Savers set to earn double-digit return on their contributions for the last financial year

Kampala, Uganda | THE INDEPENDENT | Uganda’s National Social Security Fund (NSSF) saw its earnings rise by 15% to Shs 2.53 trillion for the financial year ending June 30, 2024, driven by gains across its investment portfolio, according to the fund’s Managing Director, Patrick Ayota.

Speaking at the NSSF Annual Media Roundtable in Kampala, Ayota attributed the growth to improved interest income, dividends, and real estate returns.
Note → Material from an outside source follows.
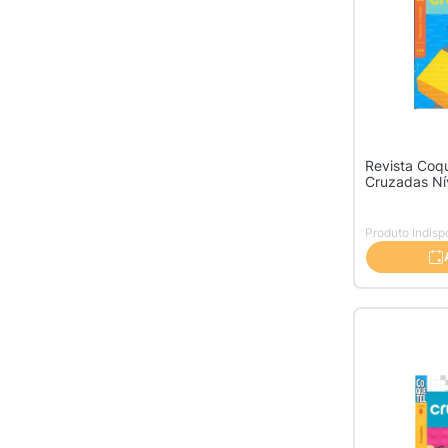
Revista Coqu
Cruzadas Ní
Produto Indisp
“Income from all three asset classes we invested in increased this last financial year compared to the previous one,” Ayota noted. “Interest income grew from Shs 2 trillion to Shs 2.34 trillion, dividend income from listed and unlisted equities increased from Shs 145.1 billion to Shs 175 billion, and real estate income rose from Shs11.9 billion to Shs 13.3 billion,” he said.

Ayota said the fund’s performance reflected broader improvements in Uganda’s investment environment, as well as in the East African region.

“Our analysis shows that, although not without challenges, the region had a better year compared to FY 2022/2023. The Ugandan economy recovered with 6% GDP growth, inflation remained under control, regional stock markets bounced back, and interest rates slightly increased,” he said.

The strong performance this year points to the likelihood of double-digit interest rates for savers, as Uganda’s Finance Minister, Matia Kasaija, is set to announce contributors’ returns later this week.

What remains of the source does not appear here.